Data extract
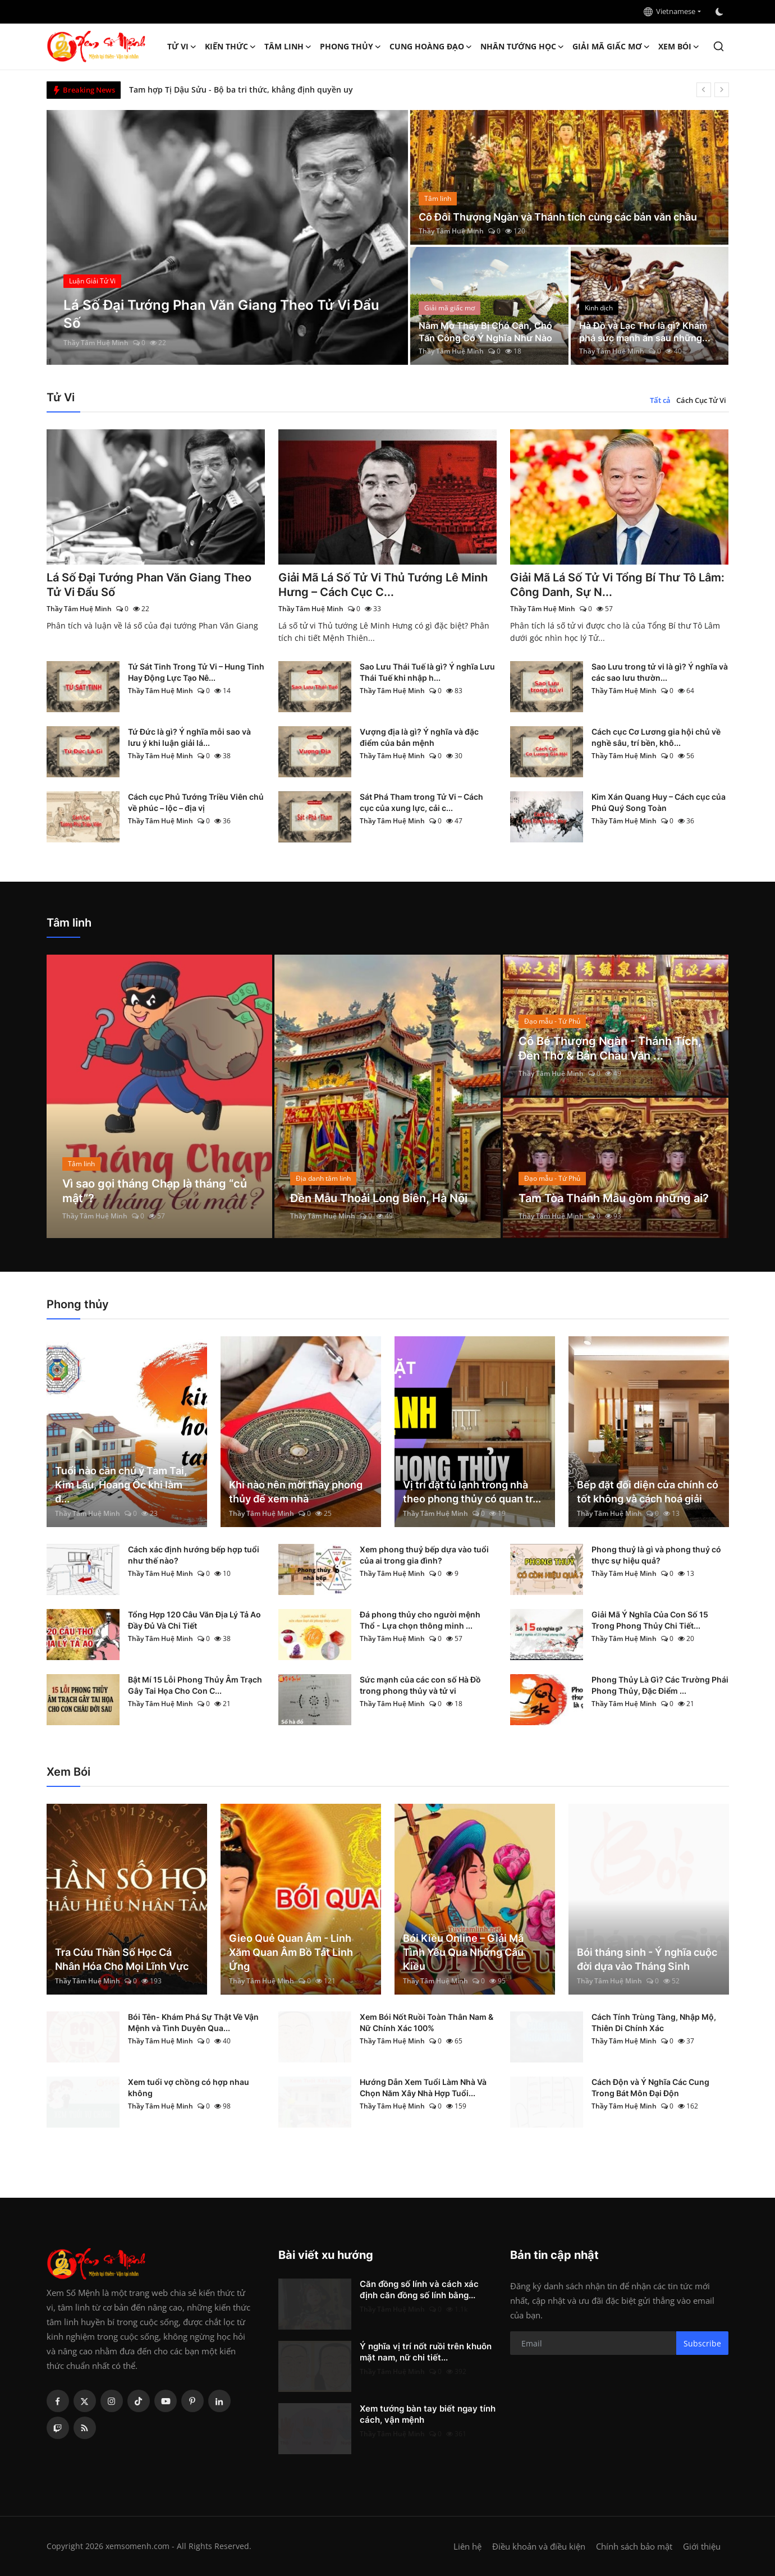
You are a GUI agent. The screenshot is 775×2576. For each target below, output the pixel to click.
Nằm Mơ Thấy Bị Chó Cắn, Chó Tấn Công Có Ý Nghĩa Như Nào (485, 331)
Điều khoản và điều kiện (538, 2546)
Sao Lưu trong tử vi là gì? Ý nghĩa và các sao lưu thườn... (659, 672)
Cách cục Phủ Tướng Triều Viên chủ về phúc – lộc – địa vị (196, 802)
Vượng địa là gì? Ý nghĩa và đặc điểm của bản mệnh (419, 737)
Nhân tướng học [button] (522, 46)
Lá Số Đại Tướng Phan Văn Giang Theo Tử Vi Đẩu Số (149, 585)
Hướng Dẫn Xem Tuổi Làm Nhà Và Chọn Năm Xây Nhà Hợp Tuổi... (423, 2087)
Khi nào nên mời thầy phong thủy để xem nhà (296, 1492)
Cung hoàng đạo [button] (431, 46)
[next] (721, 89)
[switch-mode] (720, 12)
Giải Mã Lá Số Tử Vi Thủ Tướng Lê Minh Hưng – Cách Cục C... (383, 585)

Requirement
Reprint exactly the lines above that start at the one with "Cách cục Phủ" and end at the one with "Hướng Dẫn Xem", keeping both and adding none.

Task result
Cách cục Phủ Tướng Triều Viên chủ về phúc – lộc – địa vị (196, 802)
Vượng địa là gì? Ý nghĩa và đặc điểm của bản mệnh (419, 737)
Nhân tướng học [button] (522, 46)
Lá Số Đại Tướng Phan Văn Giang Theo Tử Vi Đẩu Số (149, 585)
Hướng Dẫn Xem Tuổi Làm Nhà Và Chọn Năm Xây Nhà Hợp Tuổi... (423, 2087)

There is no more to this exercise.